Latifa Echakhch e l’architettura della memoria. Un incontro, a Venezia
È una delle artiste del momento Latifa Echakhch, in queste settimane al Centre Pompidou come vincitrice del premio Marcel Duchamp. E anche a Palazzo Grassi, tra i protagonisti della mostra che la Fondazione Pinault dedica al tema della luce. È proprio a Venezia che la incontriamo, a margine del suo talk con Alessandro Rabottini
Compie quarant’anni in questo 2014, ma è figura al di sopra del tempo Latifa Echakhch (El Khnansa, Morocco, 1974): volto da eterna bambina appoggiato su una presenza elegantemente taciturna, sfuggente. Ed è proprio la dimensione più intima del tempo, sviscerato in forma di memoria privata, ad essere carattere centrale del suo lavoro; un lavoro politico in un’accezione assoluta, che libera il messaggio dalla retorica della cronaca per interiorizzarlo, covandolo negli anfratti uterini dell’anima.

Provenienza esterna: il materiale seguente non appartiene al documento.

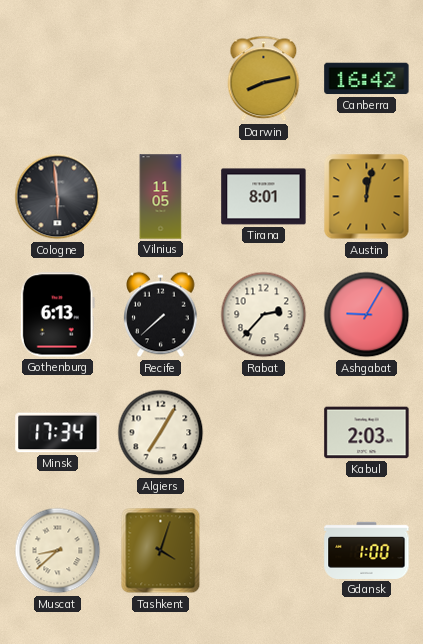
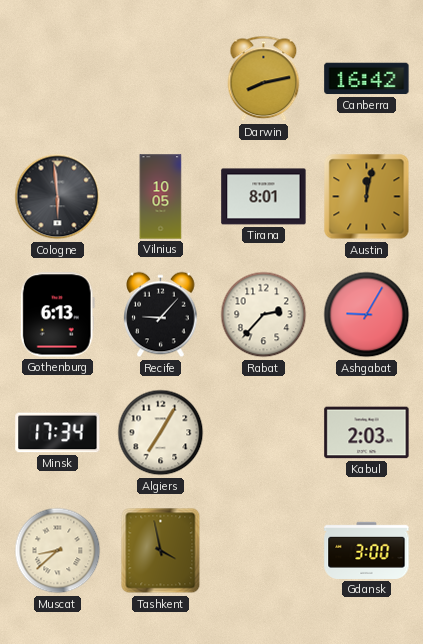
Vilnius: 11:05 -> 10:05
Recife: 7:38 -> 9:07
Tashkent: 4:03 -> 3:58
Gdansk: 1:00 -> 3:00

Latifa è in queste settimane a Palazzo Grassi, Venezia, ospite della collettiva “L’illusione della luce” (in corso fino al 1 gennaio 2015) con cui la Fondazione Pinault sviscera il tema della luce nell’arte contemporanea, partendo da Dan Flavin e arrivando a Philippe Parreno. C’è con due lavori: la riedizione dell’installazione À chaque stencil une révolution, presentata la prima volta nel 2007, e il delicatissimo Fantôme (Jasmin), nato a Beirut nei giorni caldi del deflagrare della Primavera Araba. Due opere emblematiche, che restituiscono il senso più profondo della sua ricerca, con il cortocircuito tra storia individuale e collettiva che scorre sulla tensione procurata da oggetti minimi, feticci sacralizzati.

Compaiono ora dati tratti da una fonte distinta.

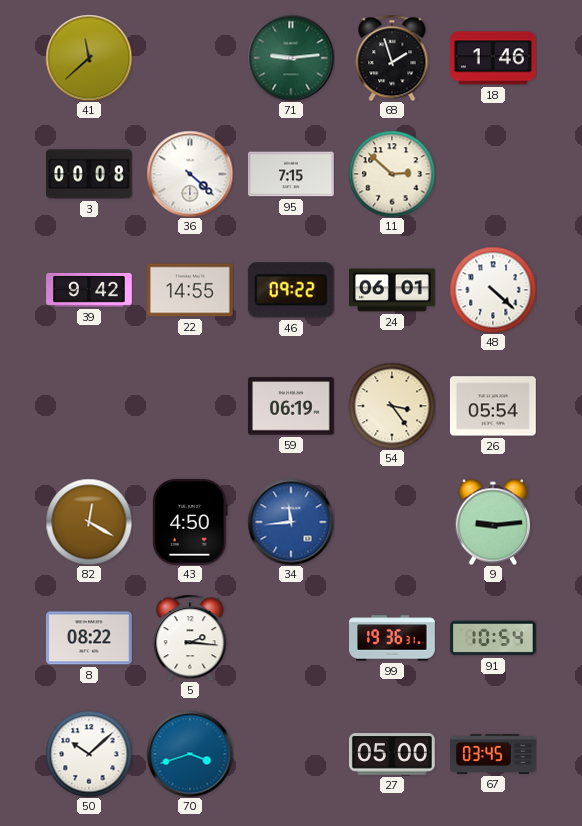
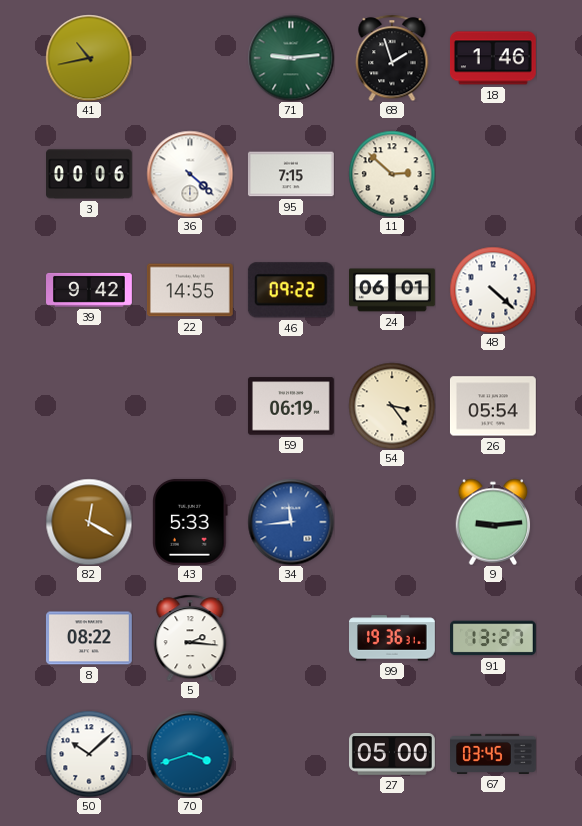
41: 11:38 -> 10:43
3: 00:08 -> 00:06
43: 4:50 -> 5:33
91: 10:54 -> 13:27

Incontriamo l’artista nella sala che accoglie il suo intervento, a margine del talk che ha tenuto con Alessandro Rabottini al Teatrino di Palazzo Grassi, nuovo appuntamento con il ricco calendario di incontri con l’autore promossi dall’istituzione veneziana. Una conversazione che guarda alla sottile fisicità del lavoro di Echakhch, così spesso invece banalizzato e interpretato solamente alla luce del suo carico emotivo, sociale. “Viene sempre prima la materia, poi il concetto” confida l’artista, “sono una materialista, non una filosofa; posso cambiare la natura di una mostra anche due giorni prima dell’inaugurazione, se non ne sono convinta”. Da qui il senso di una dialogo che Rabottini conduce verso sentieri dichiaratamente architettonici, urbanistici, suggerendo una trasfigurazione tra paesaggio reale e paesaggio immaginato, tra ambiente di vita e ambiente della memoria. Si annida qui, allora, il meraviglioso mistero di Latifa: nella calcolata confusione tra diversi orizzonti visuali, nel ricordo di quell’appartamento nelle banlieu dove è cresciuta – aborto dell’utopia di LeCorbusier – e nell’immagine fresca delle periferie bombardate di Beirut. Alla disperata e struggente ricerca di un’idea di casa.